In later remarks, Vogel commented on the Report which he called "unique in the last four hundred years of Western Church history" and where the panel hopes the work will lead.

"The mystery of the church is the mystery of the communion of God's people with him and with one another in him; thus, the concept of "communion," or "koinonia," is both a context and underlying theme of all the Statements.
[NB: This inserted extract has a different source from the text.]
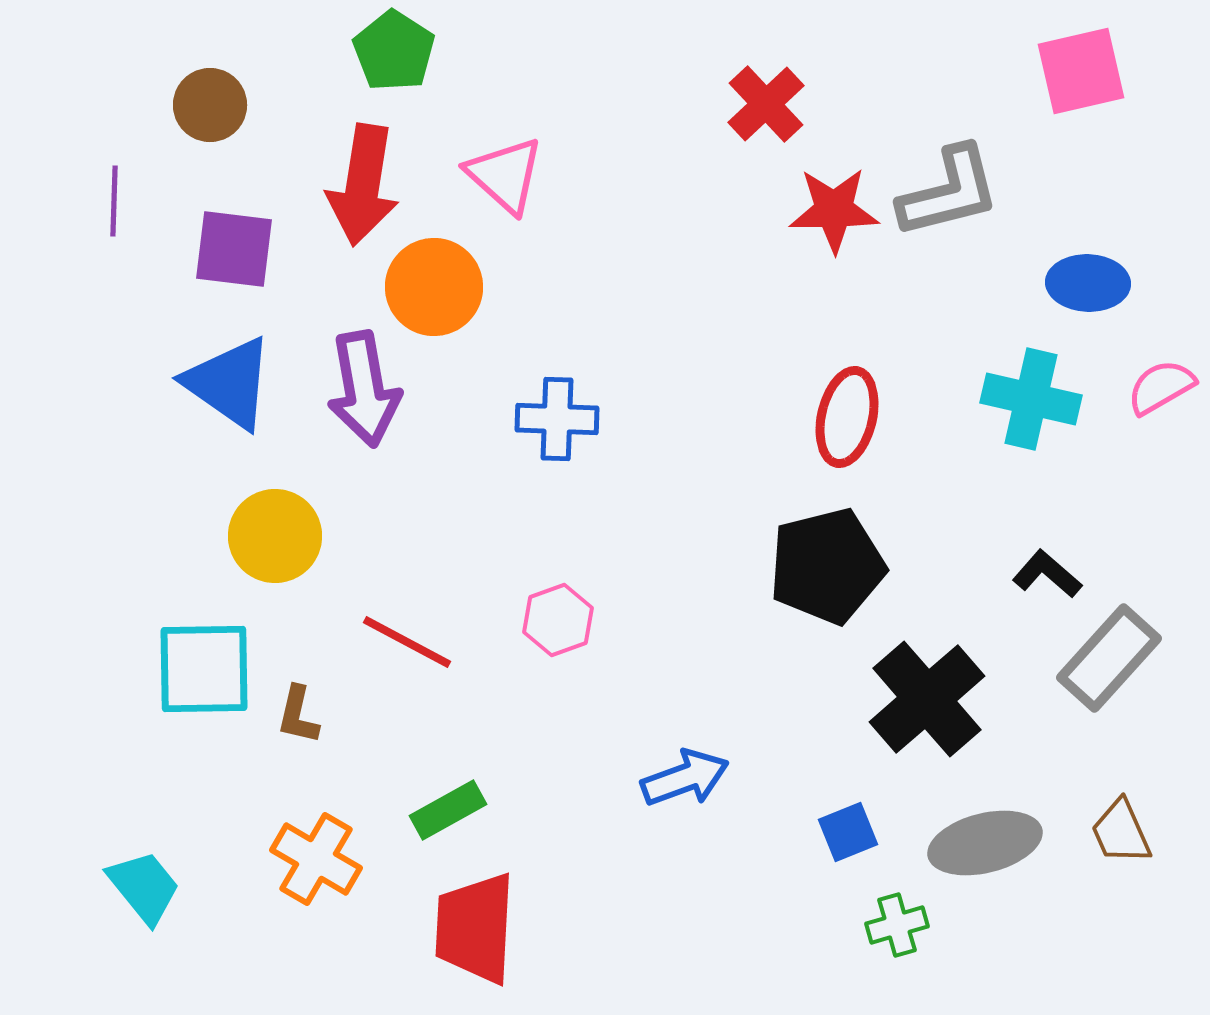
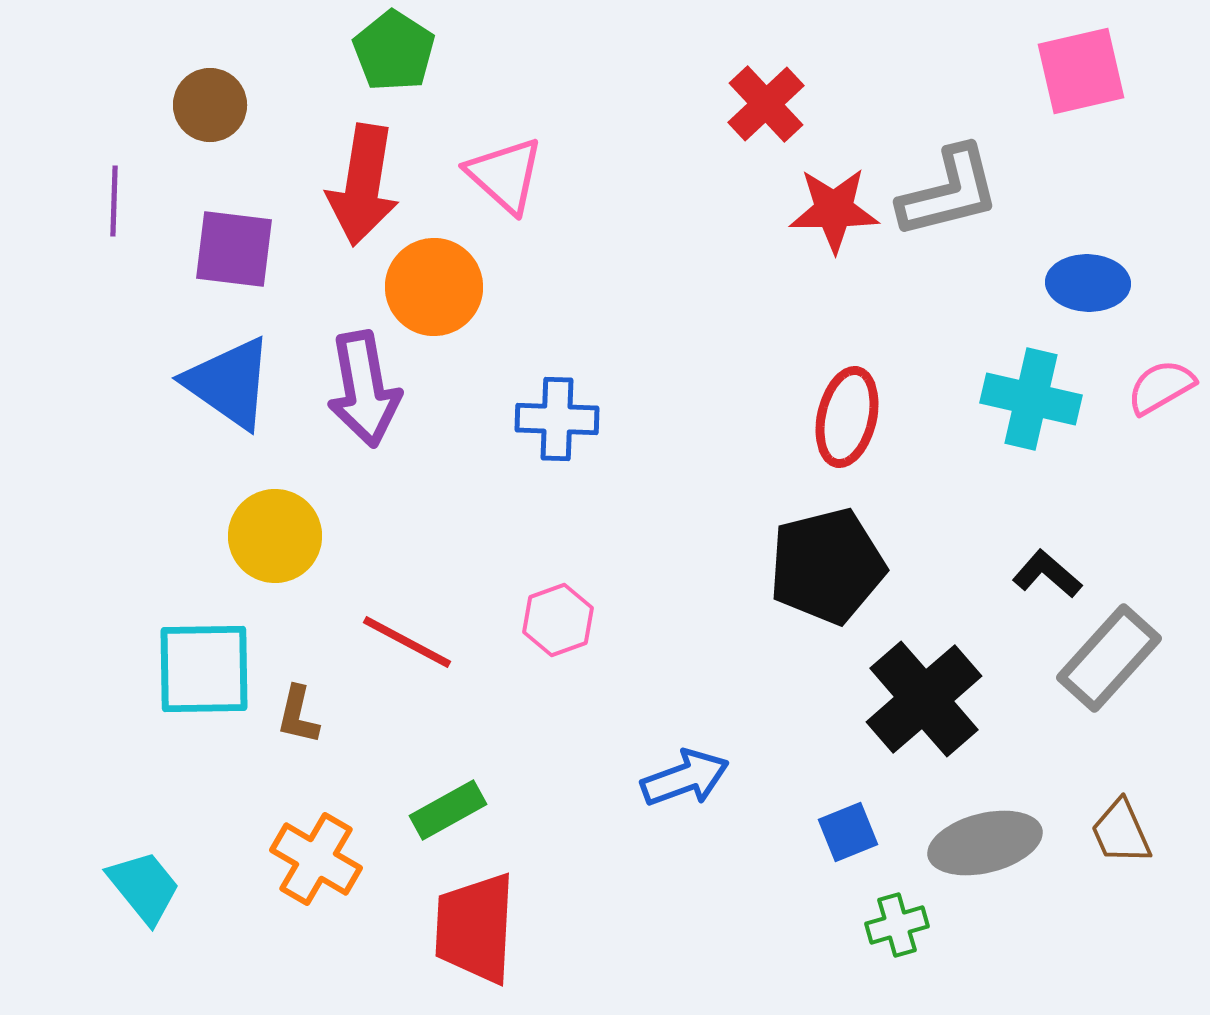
black cross: moved 3 px left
The Holy Eucharist is held by the Commission to signify and produce communion; ministerial oversight is meant to serve communion; and episcopal primacy in the church is meant to focus communion and serve the unity of the church in a special way.

"The Statement on Authority is somewhat different in kind from the Statements on the Eucharist and on Ministry and Ordination: the Commission contends that the latter two Statements accurately describe the presently lived faith and life of the Anglican Communion and Roman Catholic Church on those topics; the Statement on Authority does not fully describe either church in its present condition, but the Commission believes the Statement describes the norms -- based on the common history of both churches -- which each church espouses.

"The International Commission believes that the Statements show, if they are accepted by the churches, sufficient agreement in Faith to allow the mutual recognition of each other as sister churches in the Catholic communion, essentially one in belief, sacraments, and ministry, although sometimes bringing different theological vocabularies and spiritual heritages for the enrichment of the other. On the basis of the coverage found in the Statements the Commission suggests that a new relationship between the churches is called for a next stage in the journey toward organic unity."